È a Nairobi che si trova il cuore di Ethical Fashion Africa, organizzazione no profit nata grazie a un impegno congiunto delle Nazioni Unite e della World Trade Organization per consentire a comunità marginalizzate di mettersi in contatto con distributori e grandi case di moda internazionali come Fendi, Vivienne Westwood e Stella McCartney.
La Ethical Fashion Initiative è un programma dell'International Trade Centre (Itc), un'agenzia congiunta delle Nazioni Unite e dell'Organizzazione mondiale del commercio, che realizza prodotti di lusso valorizzando il lavoro manuale di micro-artigiani (per il 98% donne), gestito in maniera etica, con sede nelle comunità svantaggiate di Africa orientale e occidentale e Haiti.
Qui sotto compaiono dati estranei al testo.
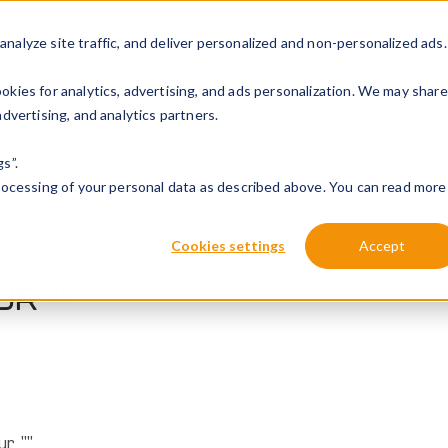
alyze site traffic, and deliver personalized and non-personalized ads.
Solutions
Produits
Installation
Ressources
Assistance
kies for analytics, advertising, and ads personalization. We may share
dvertising, and analytics partners.
s”.
processing of your personal data as described above. You can read more
Cookies settings
Accept
UR "
"
ur ""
Il concetto alla base di questa iniziativa è di puntare sull'impresa come mezzo per uscire dalla povertà.
Finora, il progetto ha coinvolto 7.000 micro-artigiani che lavorano per marchi e distributori della moda, tra cui Stella McCartney, Ilaria Venturini Fendi, Vivienne Westwood, Chan Luu, Sass & Bide, Osklen, United Arrows, Myers e Manor.
Obiettivo, "cambiare il modo in cui lavora la moda internazionale, un partner naturale nella lotta alla povertà.
Le scelte etiche permettono ai consumatori di fare del bene mentre la comunità dei produttori fa del bene. La Ethical Fashion Initiative include infatti un sistema di valutazione dell'impatto delle attività sulle comunità coinvolte, misurando le ricadute sui livelli di povertà, sulla sanità, sugli alloggi e i servizi igienico-sanitari, l'accesso all'istruzione.
Tutte le attività del progetto sottostanno a un rigoroso codice che garantisce una produzione etica al 100%, attenta alla tutela dell'ambiente e in cui ogni lavoratrice guadagni un salario dignitoso.